---------- SOURCE MATERIAL ----------

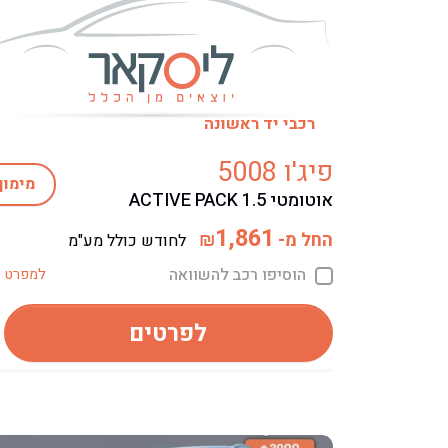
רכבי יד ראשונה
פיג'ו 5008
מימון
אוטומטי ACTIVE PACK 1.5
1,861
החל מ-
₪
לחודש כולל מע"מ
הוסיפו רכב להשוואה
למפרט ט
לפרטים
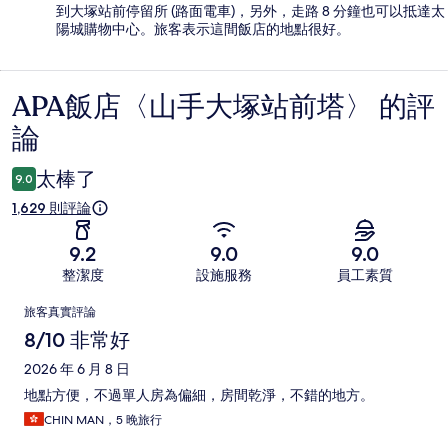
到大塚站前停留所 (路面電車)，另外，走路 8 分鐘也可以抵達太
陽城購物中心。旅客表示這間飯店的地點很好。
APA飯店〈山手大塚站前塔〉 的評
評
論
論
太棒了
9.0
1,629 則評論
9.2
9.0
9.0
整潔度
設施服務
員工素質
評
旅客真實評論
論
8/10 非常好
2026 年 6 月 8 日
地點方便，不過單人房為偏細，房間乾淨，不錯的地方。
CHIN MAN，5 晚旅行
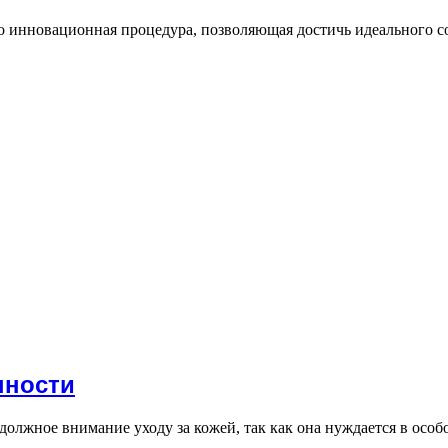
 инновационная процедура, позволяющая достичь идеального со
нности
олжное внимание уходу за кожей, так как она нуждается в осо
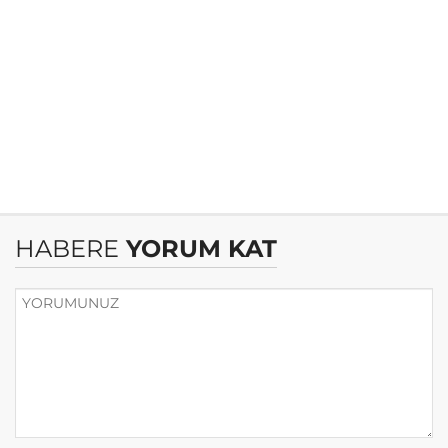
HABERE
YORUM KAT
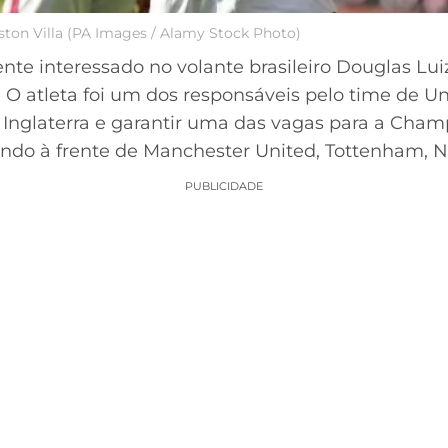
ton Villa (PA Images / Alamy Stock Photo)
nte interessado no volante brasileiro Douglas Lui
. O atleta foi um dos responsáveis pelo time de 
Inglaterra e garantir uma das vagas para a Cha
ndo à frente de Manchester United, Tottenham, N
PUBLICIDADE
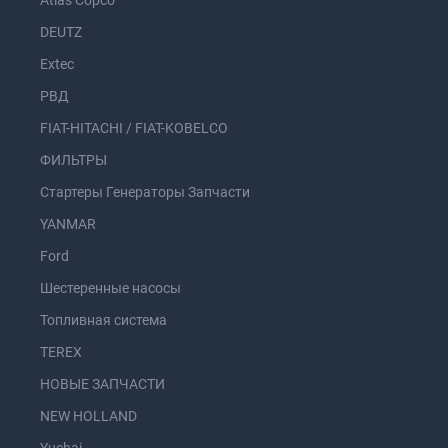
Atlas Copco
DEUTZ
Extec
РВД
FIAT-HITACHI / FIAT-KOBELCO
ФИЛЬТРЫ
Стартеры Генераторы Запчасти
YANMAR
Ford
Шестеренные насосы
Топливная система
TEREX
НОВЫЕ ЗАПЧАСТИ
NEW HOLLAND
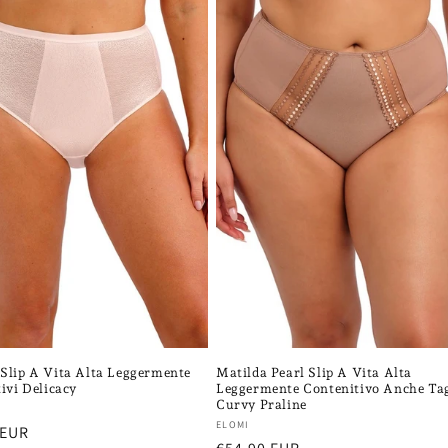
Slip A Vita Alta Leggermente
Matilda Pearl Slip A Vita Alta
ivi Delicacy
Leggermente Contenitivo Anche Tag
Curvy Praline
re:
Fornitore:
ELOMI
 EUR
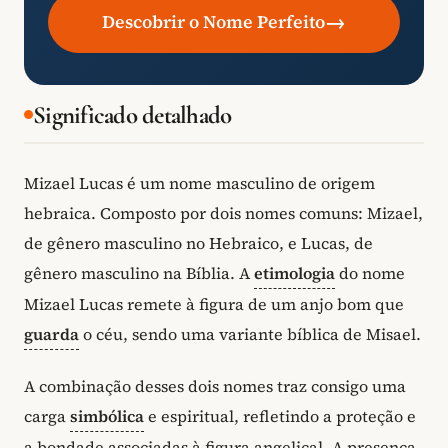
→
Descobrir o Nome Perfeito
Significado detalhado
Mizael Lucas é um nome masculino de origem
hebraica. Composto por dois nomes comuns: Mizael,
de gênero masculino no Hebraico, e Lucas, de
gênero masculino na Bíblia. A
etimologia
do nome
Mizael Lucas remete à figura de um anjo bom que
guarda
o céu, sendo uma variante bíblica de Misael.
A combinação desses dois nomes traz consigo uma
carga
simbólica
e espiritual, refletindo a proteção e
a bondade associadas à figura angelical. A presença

----------
---------- SOURCE MATERIAL ----------

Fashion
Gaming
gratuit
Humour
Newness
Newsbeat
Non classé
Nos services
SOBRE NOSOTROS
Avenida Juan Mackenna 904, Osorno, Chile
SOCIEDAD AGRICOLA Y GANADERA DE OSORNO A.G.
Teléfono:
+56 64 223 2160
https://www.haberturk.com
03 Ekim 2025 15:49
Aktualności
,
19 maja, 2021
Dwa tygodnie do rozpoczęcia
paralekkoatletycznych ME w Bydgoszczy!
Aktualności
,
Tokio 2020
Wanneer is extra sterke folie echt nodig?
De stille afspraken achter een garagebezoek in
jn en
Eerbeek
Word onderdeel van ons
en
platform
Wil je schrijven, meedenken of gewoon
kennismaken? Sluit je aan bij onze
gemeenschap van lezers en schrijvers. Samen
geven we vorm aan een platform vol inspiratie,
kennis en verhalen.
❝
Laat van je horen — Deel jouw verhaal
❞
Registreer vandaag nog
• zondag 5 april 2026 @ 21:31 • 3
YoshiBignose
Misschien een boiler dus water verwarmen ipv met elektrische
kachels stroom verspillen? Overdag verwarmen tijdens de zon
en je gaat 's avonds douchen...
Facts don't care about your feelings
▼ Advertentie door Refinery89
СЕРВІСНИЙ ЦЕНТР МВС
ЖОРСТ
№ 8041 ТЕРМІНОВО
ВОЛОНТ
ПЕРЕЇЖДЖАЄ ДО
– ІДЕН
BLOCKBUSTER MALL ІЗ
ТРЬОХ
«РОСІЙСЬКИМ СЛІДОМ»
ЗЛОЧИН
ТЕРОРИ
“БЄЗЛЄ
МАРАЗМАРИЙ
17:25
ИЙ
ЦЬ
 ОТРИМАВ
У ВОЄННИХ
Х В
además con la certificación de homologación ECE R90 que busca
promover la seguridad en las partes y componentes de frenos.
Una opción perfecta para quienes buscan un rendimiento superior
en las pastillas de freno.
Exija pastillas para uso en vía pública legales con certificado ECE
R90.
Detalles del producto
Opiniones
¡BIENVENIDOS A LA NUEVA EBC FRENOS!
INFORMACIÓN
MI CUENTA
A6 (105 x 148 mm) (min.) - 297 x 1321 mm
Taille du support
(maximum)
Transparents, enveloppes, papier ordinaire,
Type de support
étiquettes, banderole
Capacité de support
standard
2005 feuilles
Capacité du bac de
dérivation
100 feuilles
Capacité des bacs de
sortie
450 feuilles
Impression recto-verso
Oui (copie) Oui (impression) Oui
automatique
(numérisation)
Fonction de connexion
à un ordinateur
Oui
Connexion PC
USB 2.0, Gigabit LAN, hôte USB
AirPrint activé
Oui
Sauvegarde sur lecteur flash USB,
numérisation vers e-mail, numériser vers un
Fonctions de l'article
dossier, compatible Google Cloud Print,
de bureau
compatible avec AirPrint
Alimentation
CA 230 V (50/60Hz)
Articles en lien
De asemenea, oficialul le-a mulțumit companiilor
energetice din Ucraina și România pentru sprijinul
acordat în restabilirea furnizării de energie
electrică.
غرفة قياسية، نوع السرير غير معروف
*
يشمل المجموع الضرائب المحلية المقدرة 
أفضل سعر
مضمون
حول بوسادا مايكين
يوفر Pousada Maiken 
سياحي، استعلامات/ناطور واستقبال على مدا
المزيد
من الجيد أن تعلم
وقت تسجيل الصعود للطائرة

----------

* GOAL OF THE EXERCISE *
Pictures are to be left out. Write out only the lines above starting at the one with "רכבי יד ראשונה" and ending at the one with "НОВЫЕ ЗАПЧАСТИ", both lines included, exactly.

* ANSWER TO THE EXERCISE *
רכבי יד ראשונה
פיג'ו 5008
מימון
אוטומטי ACTIVE PACK 1.5
1,861
החל מ-
₪
לחודש כולל מע"מ
הוסיפו רכב להשוואה
למפרט ט
לפרטים
到大塚站前停留所 (路面電車)，另外，走路 8 分鐘也可以抵達太
陽城購物中心。旅客表示這間飯店的地點很好。
APA飯店〈山手大塚站前塔〉 的評
評
論
論
太棒了
9.0
1,629 則評論
9.2
9.0
9.0
整潔度
設施服務
員工素質
評
旅客真實評論
論
8/10 非常好
2026 年 6 月 8 日
地點方便，不過單人房為偏細，房間乾淨，不錯的地方。
CHIN MAN，5 晚旅行
 инновационная процедура, позволяющая достичь идеального со
нности
олжное внимание уходу за кожей, так как она нуждается в осо
HABERE
YORUM KAT
ton Villa (PA Images / Alamy Stock Photo)
nte interessado no volante brasileiro Douglas Lui
. O atleta foi um dos responsáveis pelo time de 
Inglaterra e garantir uma das vagas para a Cha
ndo à frente de Manchester United, Tottenham, N
PUBLICIDADE
Atlas Copco
DEUTZ
Extec
РВД
FIAT-HITACHI / FIAT-KOBELCO
ФИЛЬТРЫ
Стартеры Генераторы Запчасти
YANMAR
Ford
Шестеренные насосы
Топливная система
TEREX
НОВЫЕ ЗАПЧАСТИ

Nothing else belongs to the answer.